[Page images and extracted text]

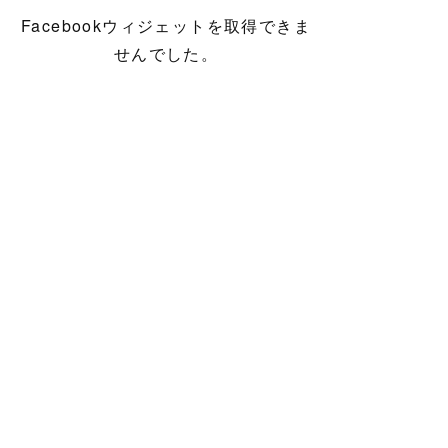
Facebookウィジェットを取得できま
せんでした。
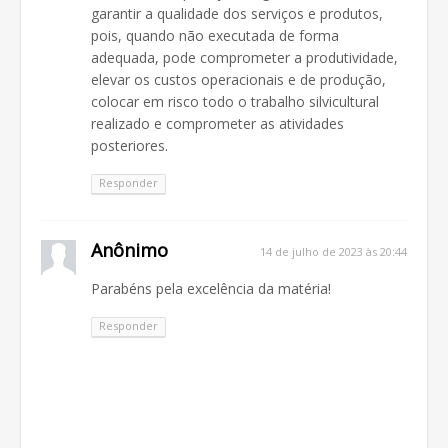
garantir a qualidade dos serviços e produtos,
pois, quando não executada de forma
adequada, pode comprometer a produtividade,
elevar os custos operacionais e de produção,
colocar em risco todo o trabalho silvicultural
realizado e comprometer as atividades
posteriores.
Responder
Anônimo
14 de julho de 2023 às 20:44
Parabéns pela excelência da matéria!
Responder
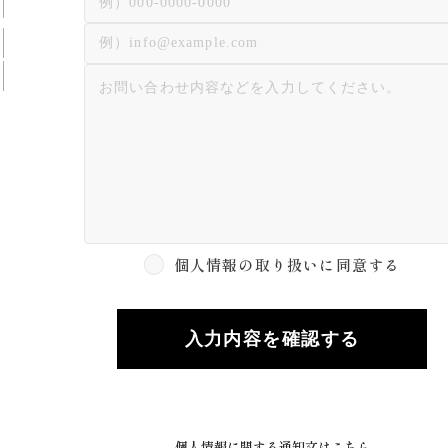
個人情報の取り扱いに同意する
入力内容を確認する
個人情報に関する通知文はこちら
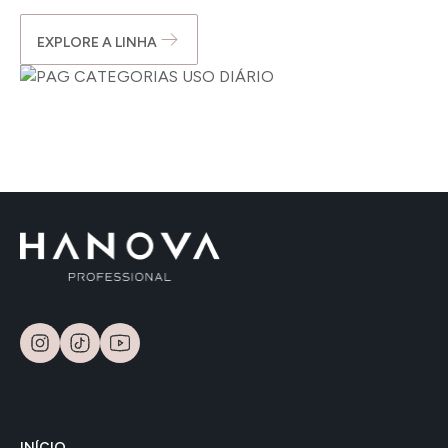
EXPLORE A LINHA
INÍCIO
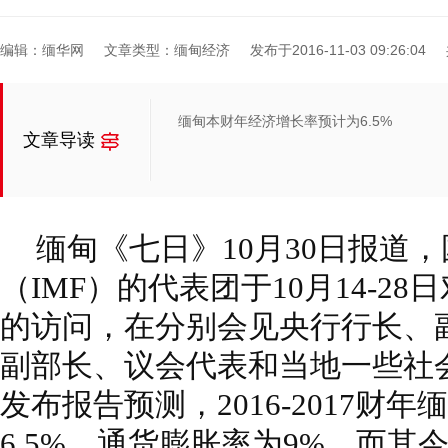
编辑：缅华网
文章类型：缅甸经济
发布于2016-11-03 09:26:04
缅甸本财年经济增长率预计为6.5%
文章导读
缅甸《七日》10月30日报道
（IMF）的代表团于10月14-2
的访问，在分别会见央行行长、
副部长、议会代表和当地一些社会
发布报告预测，2016-2017财
6.5%，通货膨胀率为9%。而其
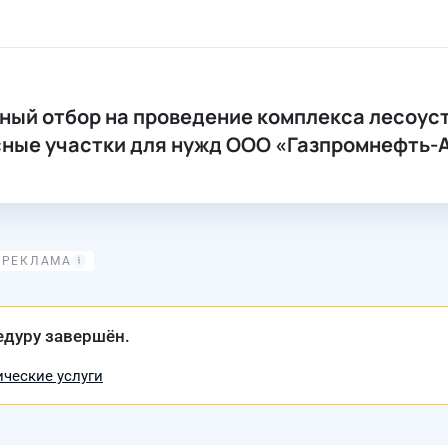
ный отбор на проведение комплекса лесоус
ые участки для нужд ООО «Газпромнефть-Анг
едуру завершён.
ческие услуги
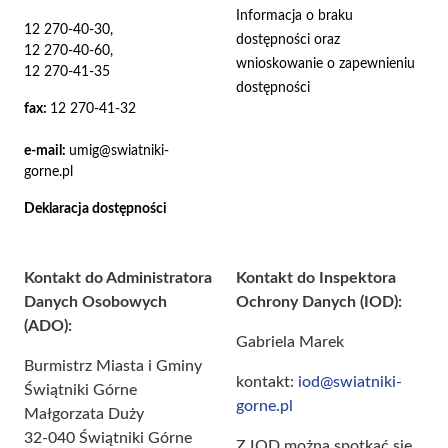
Informacja o braku
12 270-40-30,
dostępności oraz
12 270-40-60,
wnioskowanie o zapewnieniu
12 270-41-35
dostępności
fax:
12 270-41-32
e-mail:
umig@swiatniki-
gorne.pl
Deklaracja dostępności
Kontakt do Administratora
Kontakt do Inspektora
Danych Osobowych
Ochrony Danych (IOD):
(ADO):
Gabriela Marek
Burmistrz Miasta i Gminy
kontakt:
iod@swiatniki-
Świątniki Górne
gorne.pl
Małgorzata Duży
32-040 Świątniki Górne
Z IOD można spotkać się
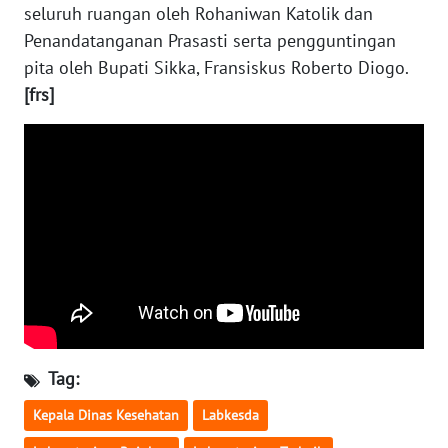
seluruh ruangan oleh Rohaniwan Katolik dan
Penandatanganan Prasasti serta pengguntingan
WN
pita oleh Bupati Sikka, Fransiskus Roberto Diogo.
SULUT
[frs]
WN
MALUKU
WN
MALUT
WN
DAIRI
WN
DANAU
Tag:
TOBA
Kepala Dinas Kesehatan
Labkesda
WN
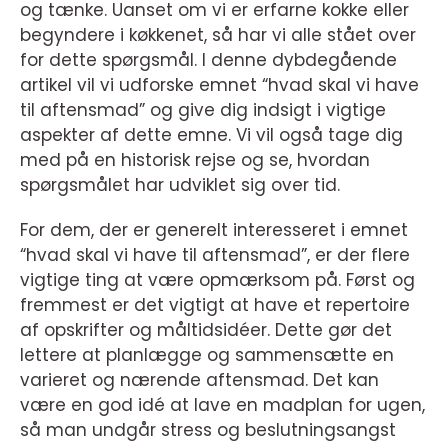
og tænke. Uanset om vi er erfarne kokke eller
begyndere i køkkenet, så har vi alle stået over
for dette spørgsmål. I denne dybdegående
artikel vil vi udforske emnet “hvad skal vi have
til aftensmad” og give dig indsigt i vigtige
aspekter af dette emne. Vi vil også tage dig
med på en historisk rejse og se, hvordan
spørgsmålet har udviklet sig over tid.
For dem, der er generelt interesseret i emnet
“hvad skal vi have til aftensmad”, er der flere
vigtige ting at være opmærksom på. Først og
fremmest er det vigtigt at have et repertoire
af opskrifter og måltidsidéer. Dette gør det
lettere at planlægge og sammensætte en
varieret og nærende aftensmad. Det kan
være en god idé at lave en madplan for ugen,
så man undgår stress og beslutningsangst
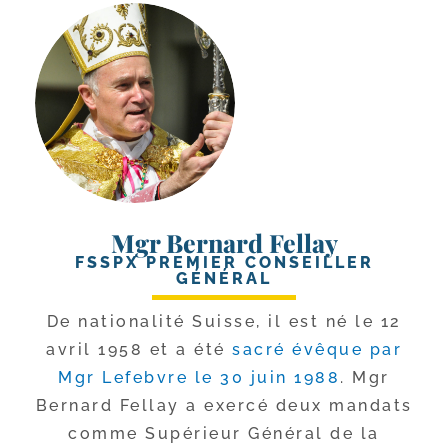
Mgr Bernard Fellay
FSSPX PREMIER CONSEILLER
GÉNÉRAL
De natio­na­li­té Suisse, il est né le 12
avril 1958 et a été
sacré évêque par
Mgr Lefebvre le 30 juin 1988
. Mgr
Bernard Fellay a exer­cé deux man­dats
comme Supérieur Général de la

** PROBLEM TO SOLVE **
Look back at the data above, then output exactly the lines from the line holding "缅甸《七日》10月30日报道" up to and including the line holding "wnioskowanie o zapewnieniu". Leave out the pictures.

** EXERCISE SOLUTION **
缅甸《七日》10月30日报道
（IMF）的代表团于10月14-2
的访问，在分别会见央行行长、
副部长、议会代表和当地一些社会
发布报告预测，2016-2017财
6.5%，通货膨胀率为9%。而其
ный отбор на проведение комплекса лесоус
ые участки для нужд ООО «Газпромнефть-Анг
едуру завершён.
ческие услуги
Informacja o braku
12 270-40-30,
dostępności oraz
12 270-40-60,
wnioskowanie o zapewnieniu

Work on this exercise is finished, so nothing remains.